I will talk briefly about migration, because it is important—and I want to make progress, as a lot of Members want to speak. The UK left the Dublin regulation, which led to an explosion in the number of small boats—the Brexit boats, the Reform boats, the Tory boats. In the EU, irregular border crossings have gone down, but in the UK they have gone up. I know that the Government are looking at returns, but that is a desperate situation.

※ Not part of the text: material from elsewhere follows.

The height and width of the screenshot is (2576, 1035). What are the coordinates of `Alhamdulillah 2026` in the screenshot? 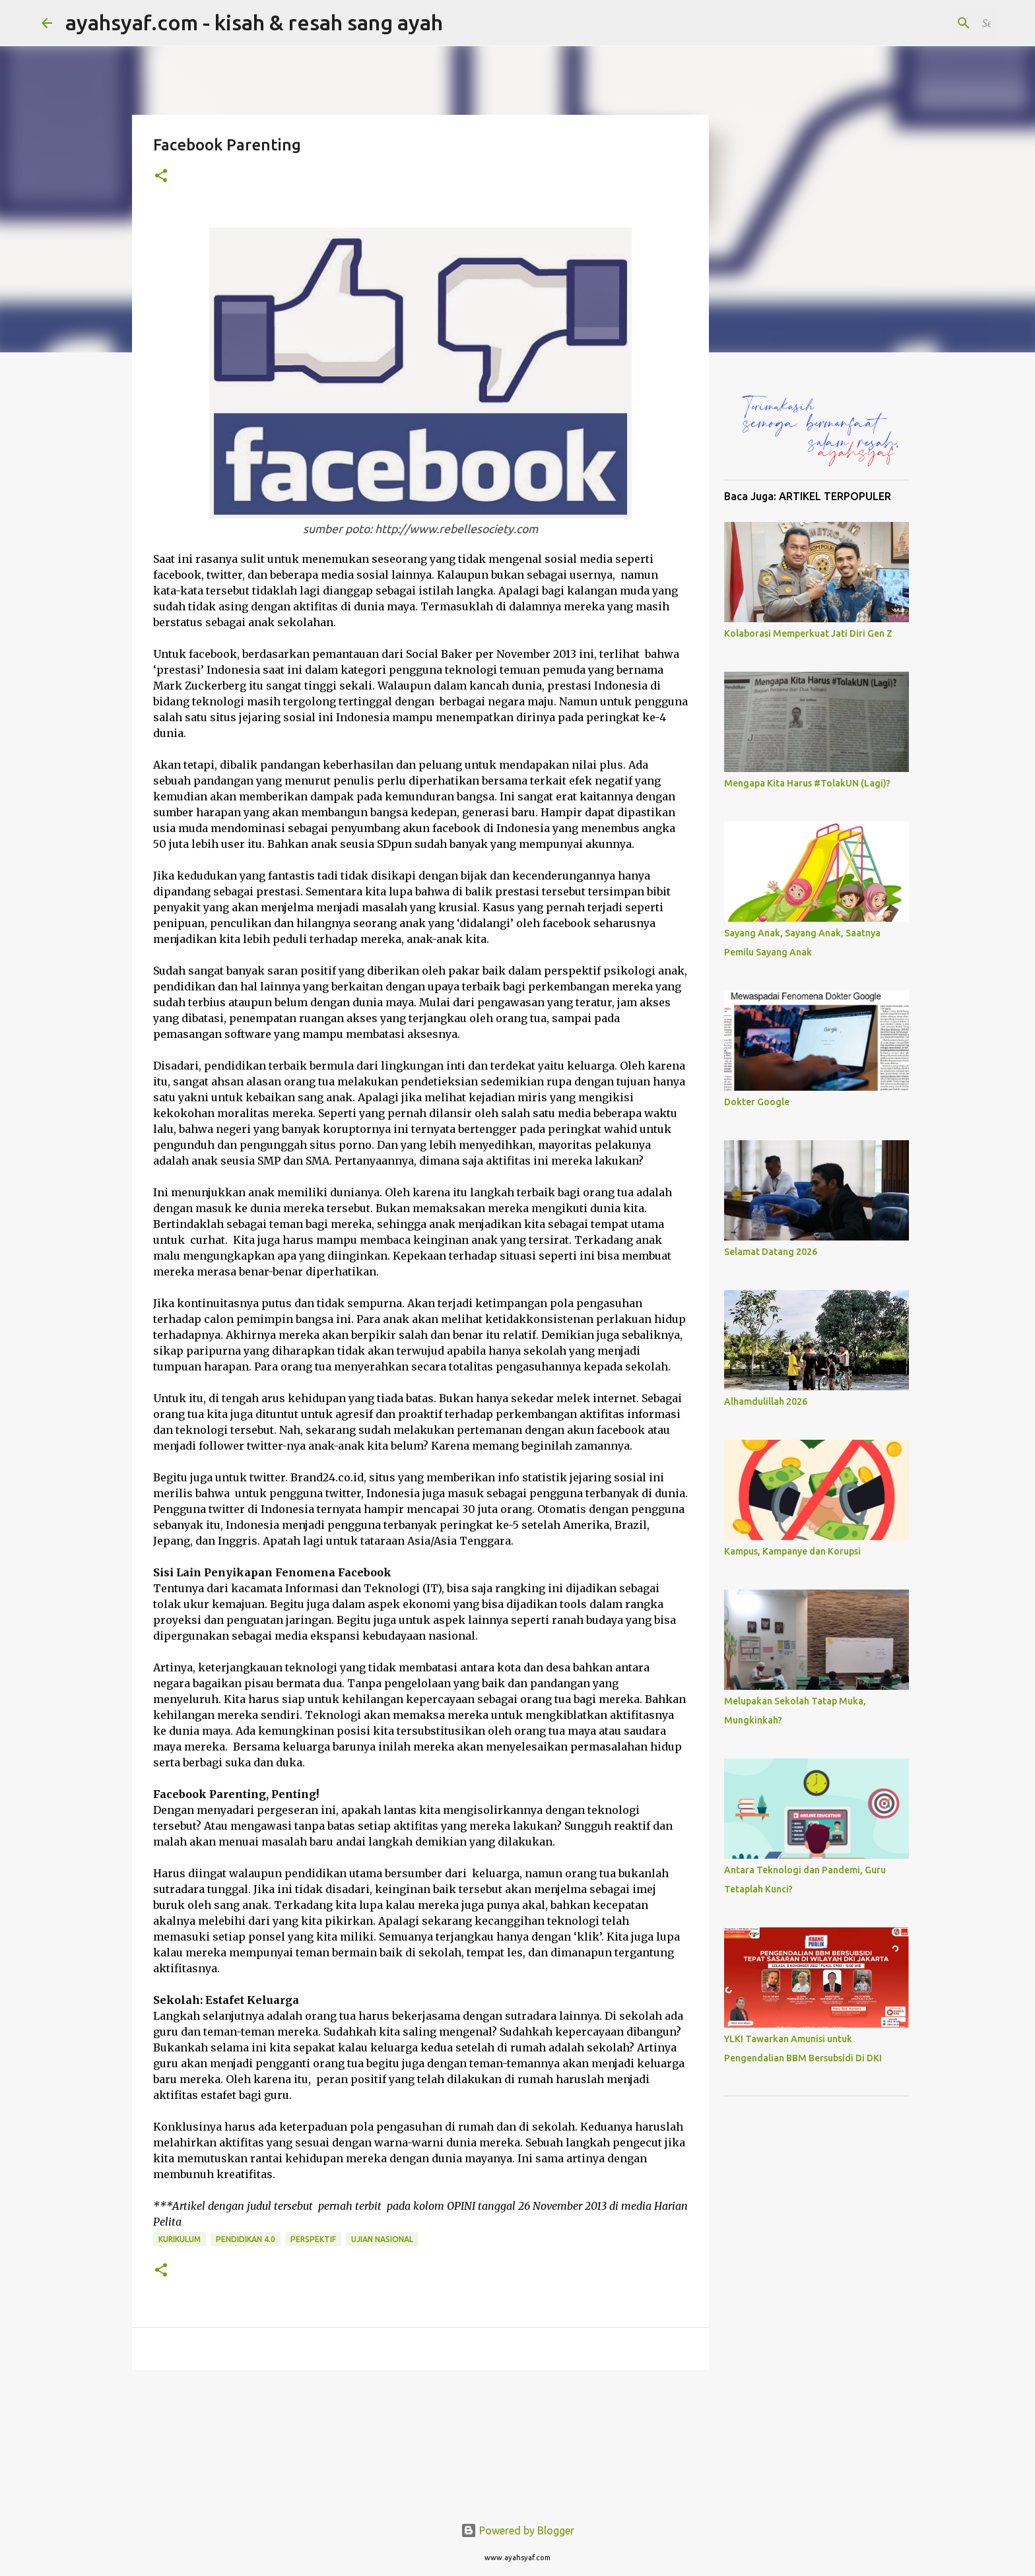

On the impact on devolution, Scotland voted to leave, but even within the deal we have the United Kingdom Internal Market Act 2020. I hope the Minister will revisit that Act—one that Labour cried out about previously, and the Scottish Parliament refused consent for. We have talked about Northern Ireland. Because we do not have the purest of pure Brexits, now the European convention on human rights is under threat. It is a bit like the purest of pure communism has apparently never been tried; the purest of pure Brexits, for the ultimate Brexiteers, has never been tried either. The threat to devolution continues under the United Kingdom Internal Market Act, and I hope the Minister will address that.

Finally, we are less secure. Today is four years since Russia’s full-scale invasion of Ukraine, and I know we are all in the same place on that. It turned the whole of Europe upside down. The EU is integral to our security, so will the Minister tell me why Canada can join the defence procurement scheme but the UK cannot? What progress is being made on that? It is a fundamentally important issue.